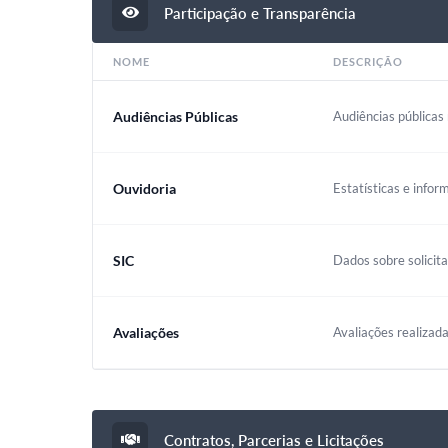
Participação e Transparência
NOME
DESCRIÇÃO
Audiências Públicas
Audiências públicas 
Ouvidoria
Estatísticas e infor
SIC
Dados sobre solicit
Avaliações
Avaliações realizada
Contratos, Parcerias e Licitações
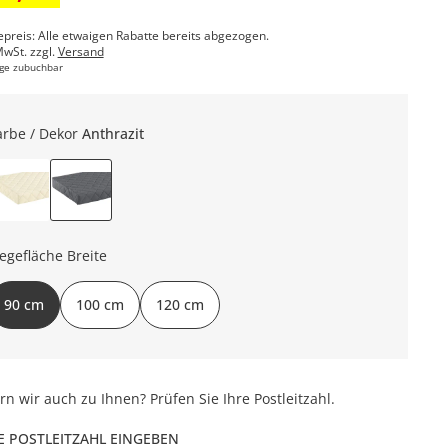
epreis: Alle etwaigen Rabatte bereits abgezogen.
MwSt. zzgl.
Versand
ge zubuchbar
arbe / Dekor
Anthrazit
iegefläche Breite
90 cm
100 cm
120 cm
ern wir auch zu Ihnen? Prüfen Sie Ihre Postleitzahl.
E POSTLEITZAHL EINGEBEN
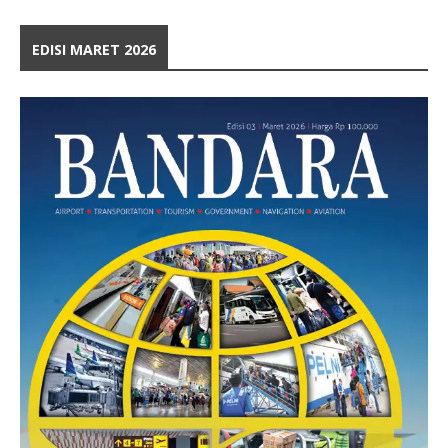
EDISI MARET 2026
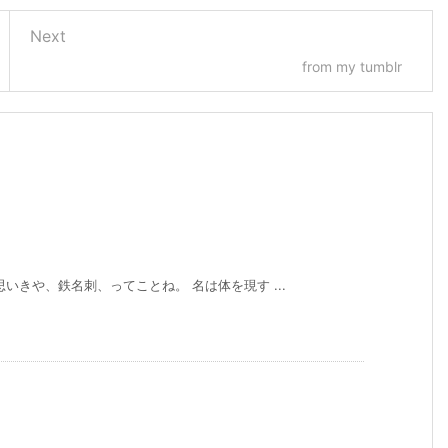
Next
from my tumblr
いきや、鉄名刺、ってことね。 名は体を現す ...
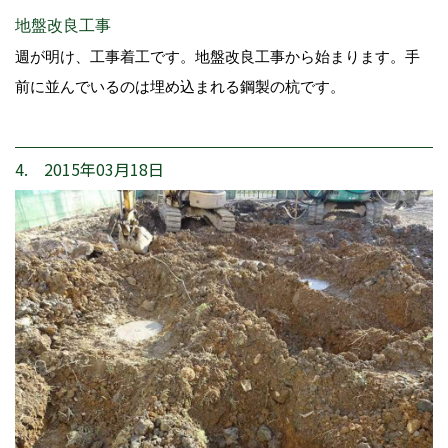
地盤改良工事
週が明け、工事着工です。地盤改良工事から始まります。手
前に並んでいるのは埋め込まれる鋼製の杭です。
4. 2015年03月18日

** Assignment **
If a line falls between the one containing "Dados sobre solicit" and the last line of the records above, inclusive, restate it exactly; leave out the pictures and everything else.

** Response for this exercise **
Dados sobre solicit
Avaliações
Avaliações realizada
Contratos, Parcerias e Licitações
epreis: Alle etwaigen Rabatte bereits abgezogen.
MwSt. zzgl.
Versand
ge zubuchbar
arbe / Dekor
Anthrazit
iegefläche Breite
90 cm
100 cm
120 cm
ern wir auch zu Ihnen? Prüfen Sie Ihre Postleitzahl.
E POSTLEITZAHL EINGEBEN
EDISI MARET 2026
Next
from my tumblr
いきや、鉄名刺、ってことね。 名は体を現す ...
地盤改良工事
週が明け、工事着工です。地盤改良工事から始まります。手
前に並んでいるのは埋め込まれる鋼製の杭です。
4. 2015年03月18日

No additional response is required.